* Exercise aim: Please find every line in the entries below that contains the string "causa", and copy it.

======== Records for the task ========

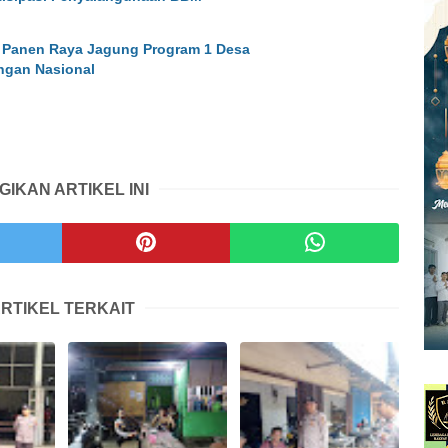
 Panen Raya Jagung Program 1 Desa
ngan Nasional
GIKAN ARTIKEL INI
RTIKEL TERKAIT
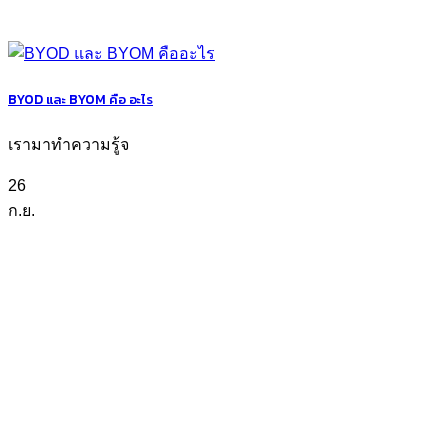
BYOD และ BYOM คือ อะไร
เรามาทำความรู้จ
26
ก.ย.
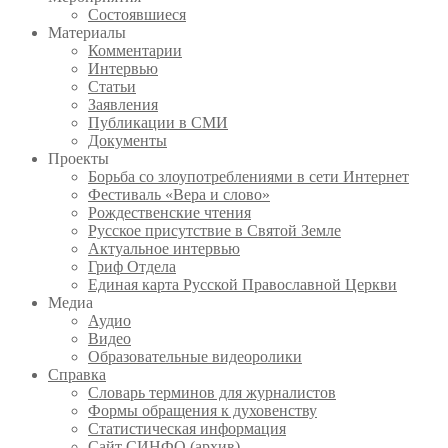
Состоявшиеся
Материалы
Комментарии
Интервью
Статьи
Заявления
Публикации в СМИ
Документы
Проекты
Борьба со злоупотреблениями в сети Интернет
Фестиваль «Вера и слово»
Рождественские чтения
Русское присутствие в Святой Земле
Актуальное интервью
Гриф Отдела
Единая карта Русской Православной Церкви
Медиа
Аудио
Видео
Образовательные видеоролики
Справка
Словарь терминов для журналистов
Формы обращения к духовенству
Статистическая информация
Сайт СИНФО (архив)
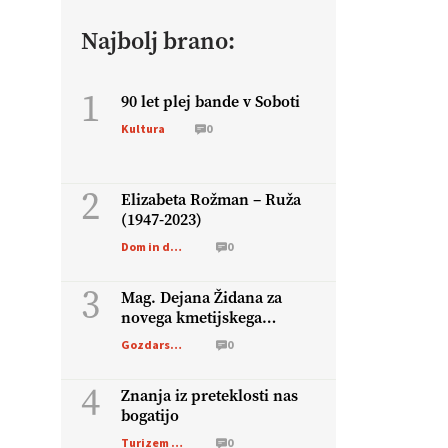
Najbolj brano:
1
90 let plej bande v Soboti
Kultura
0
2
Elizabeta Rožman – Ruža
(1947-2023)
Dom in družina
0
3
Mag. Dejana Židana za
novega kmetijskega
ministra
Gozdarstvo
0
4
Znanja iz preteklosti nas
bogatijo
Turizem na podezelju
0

========
======== Records for the task ========

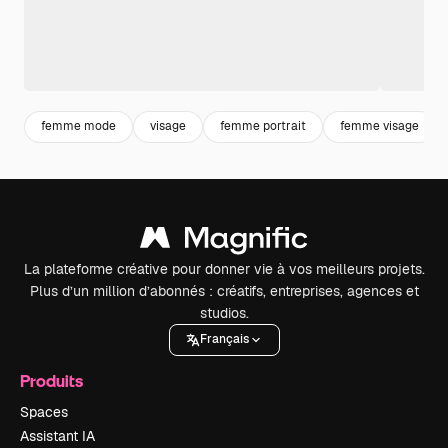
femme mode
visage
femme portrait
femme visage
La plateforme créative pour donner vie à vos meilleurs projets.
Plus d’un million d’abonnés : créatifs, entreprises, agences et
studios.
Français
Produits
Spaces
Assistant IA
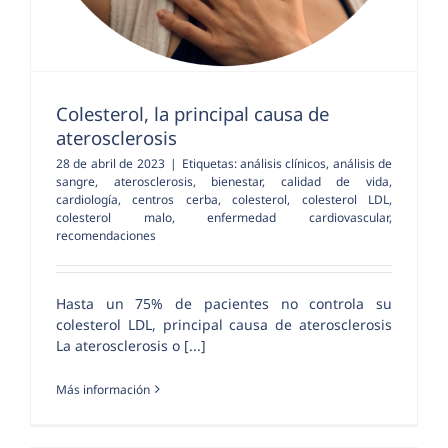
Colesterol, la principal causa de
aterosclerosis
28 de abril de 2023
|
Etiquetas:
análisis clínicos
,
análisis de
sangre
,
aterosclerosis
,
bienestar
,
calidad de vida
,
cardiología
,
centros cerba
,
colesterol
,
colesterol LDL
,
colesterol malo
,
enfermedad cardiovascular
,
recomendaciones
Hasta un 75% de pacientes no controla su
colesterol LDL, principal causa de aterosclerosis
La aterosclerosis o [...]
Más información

========

* Solution to the exercise:
Colesterol, la principal causa de
colesterol LDL, principal causa de aterosclerosis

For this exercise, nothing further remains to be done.